With Thor: Ragnarok it was clear from the earliest trailers that this wasn’t going to be the case. With Taika Waititi at the helm Marvel were looking to embrace some of the more outlandish elements of more modern Thor comics, and truly bring the over the top, mythology inspired, science fantasy elements to the film. The choice of Waititi as director was also a big move from Marvel, as here was a director making brilliant, funny, and original lower budget comedies, and it’s clear that they were hoping he could bring those touches to Thor’s world.

And right from the opening scene you know that you’re in for treat. The tone of Ragnarok is established right from the start with great humour, colourful popping visuals, and some of the more out-there classical mythological elements that the Thor comics had incorporated. Ragnarok is the kind of film where dragons and giant wolves can happily coexist beside alien fighting pits and spaceship battles. Waititi delivered what many people have long wanted from the Thor movies, and that’s pure intergalactic, fantastical fun.

The Thor films have always been built around Thor and Loki’s relationship, and Ragnarok is no different, with Chris Hemsworth and Tom Hiddleston continuing to deliver brilliant, charming performances. Other big Asgardian characters return such as Anthony Hopkins as Odin and Idris Elba as Heimdall, and there are appearances from the warriors 3. But the biggest returning MCU character outside of Thor himself is clearly the Hulk. There has always been a feeling that the Hulk works a little better as a supporting character, and that’s definitely the case here. Mark Ruffalo has owned both the Banner and Hulk aspects of the role since he took it over in The Avengers and he’s wonderful in Ragnarok, providing great comic relief, and some awesome moments on par with anything in The Avengers.

In fact most of the returning cast is excellent, and without the need to incorporate the Earth bound elements of the first two films, there is scope for even more to be added. Tessa Thompson’s addition as the heroine Valkyrie is great for the franchise. Throughout the film she’s badass and funny, but with depths behind this that slowly get teased out.

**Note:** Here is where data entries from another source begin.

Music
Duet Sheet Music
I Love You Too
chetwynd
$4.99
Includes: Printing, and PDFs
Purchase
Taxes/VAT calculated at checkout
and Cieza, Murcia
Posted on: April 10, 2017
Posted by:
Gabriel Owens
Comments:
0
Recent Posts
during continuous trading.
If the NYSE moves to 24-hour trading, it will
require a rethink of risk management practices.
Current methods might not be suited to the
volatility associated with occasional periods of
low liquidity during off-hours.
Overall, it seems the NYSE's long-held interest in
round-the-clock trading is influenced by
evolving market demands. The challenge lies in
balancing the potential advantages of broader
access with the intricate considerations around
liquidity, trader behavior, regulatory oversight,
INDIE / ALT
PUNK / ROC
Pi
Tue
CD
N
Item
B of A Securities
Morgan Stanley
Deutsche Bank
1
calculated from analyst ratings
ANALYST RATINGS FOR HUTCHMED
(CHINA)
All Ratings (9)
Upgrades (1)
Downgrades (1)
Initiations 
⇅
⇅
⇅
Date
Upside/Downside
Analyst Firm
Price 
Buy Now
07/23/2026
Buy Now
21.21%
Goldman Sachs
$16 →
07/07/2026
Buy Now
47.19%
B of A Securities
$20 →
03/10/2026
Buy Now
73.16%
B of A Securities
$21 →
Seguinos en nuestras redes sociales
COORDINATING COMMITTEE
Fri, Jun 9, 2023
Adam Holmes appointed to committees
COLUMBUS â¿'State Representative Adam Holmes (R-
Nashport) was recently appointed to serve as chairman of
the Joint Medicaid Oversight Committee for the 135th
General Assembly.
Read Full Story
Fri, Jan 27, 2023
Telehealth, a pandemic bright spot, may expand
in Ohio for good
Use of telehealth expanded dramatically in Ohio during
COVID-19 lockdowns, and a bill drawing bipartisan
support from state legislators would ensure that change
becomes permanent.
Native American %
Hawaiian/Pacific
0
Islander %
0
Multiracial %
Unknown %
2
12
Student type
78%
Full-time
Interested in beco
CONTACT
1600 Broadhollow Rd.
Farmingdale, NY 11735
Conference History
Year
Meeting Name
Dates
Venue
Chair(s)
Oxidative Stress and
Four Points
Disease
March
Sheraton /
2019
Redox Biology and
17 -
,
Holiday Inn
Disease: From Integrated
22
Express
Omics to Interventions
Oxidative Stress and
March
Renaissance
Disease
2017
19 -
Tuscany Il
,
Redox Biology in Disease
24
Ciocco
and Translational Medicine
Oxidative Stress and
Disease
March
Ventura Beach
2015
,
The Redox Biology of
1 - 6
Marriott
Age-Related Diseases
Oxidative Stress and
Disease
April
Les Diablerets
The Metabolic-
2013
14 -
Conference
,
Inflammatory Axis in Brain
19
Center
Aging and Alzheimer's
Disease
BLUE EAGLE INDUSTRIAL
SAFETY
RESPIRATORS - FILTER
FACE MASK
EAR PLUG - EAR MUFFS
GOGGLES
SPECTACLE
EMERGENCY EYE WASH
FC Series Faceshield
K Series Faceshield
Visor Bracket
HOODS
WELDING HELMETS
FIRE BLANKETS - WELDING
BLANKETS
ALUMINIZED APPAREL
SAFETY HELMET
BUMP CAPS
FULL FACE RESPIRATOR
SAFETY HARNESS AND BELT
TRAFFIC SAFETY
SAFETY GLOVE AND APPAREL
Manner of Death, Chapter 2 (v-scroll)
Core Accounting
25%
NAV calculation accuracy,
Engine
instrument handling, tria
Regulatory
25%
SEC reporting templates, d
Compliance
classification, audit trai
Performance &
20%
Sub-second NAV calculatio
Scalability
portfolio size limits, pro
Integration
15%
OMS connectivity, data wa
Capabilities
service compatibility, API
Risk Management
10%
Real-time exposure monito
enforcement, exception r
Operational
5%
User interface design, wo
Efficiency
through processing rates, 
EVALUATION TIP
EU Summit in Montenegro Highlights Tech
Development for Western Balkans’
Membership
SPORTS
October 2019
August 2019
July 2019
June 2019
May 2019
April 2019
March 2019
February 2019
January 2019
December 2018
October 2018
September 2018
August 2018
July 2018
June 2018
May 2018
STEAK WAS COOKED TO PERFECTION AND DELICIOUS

The two antagonistic characters, Hela and Grandmaster, both hammed up to the max by Cate Blanchett and Jeff Goldblum, give these brilliant actors a great opportunity to just have a lot of fun with the villains, and stop them becoming dull, forgettable plot devices. The final new addition is Waititi himself as Korg. He is easily the funniest part of the film, and allowed Waititi a chance to show off his wonderful comedic abilities that have stolen scenes before, like his appearance in Hunt For The Wilderpeople.

And a lot of focus will be on the comedy that Waititi brings to the film, given his comedic background, but more than just hilarity Waititi has created a hugely entertaining, beautiful, space fantasy romp. Thor: Ragnarok isn’t going to be the most thought provoking film ever, or even in the MCU, but it may be one of the most out and out entertaining ones. If you want a great time at the cinema then go and see Thor: Ragnarok. It is completely ridiculous, but by embracing the ridiculousness, it is just pure fun.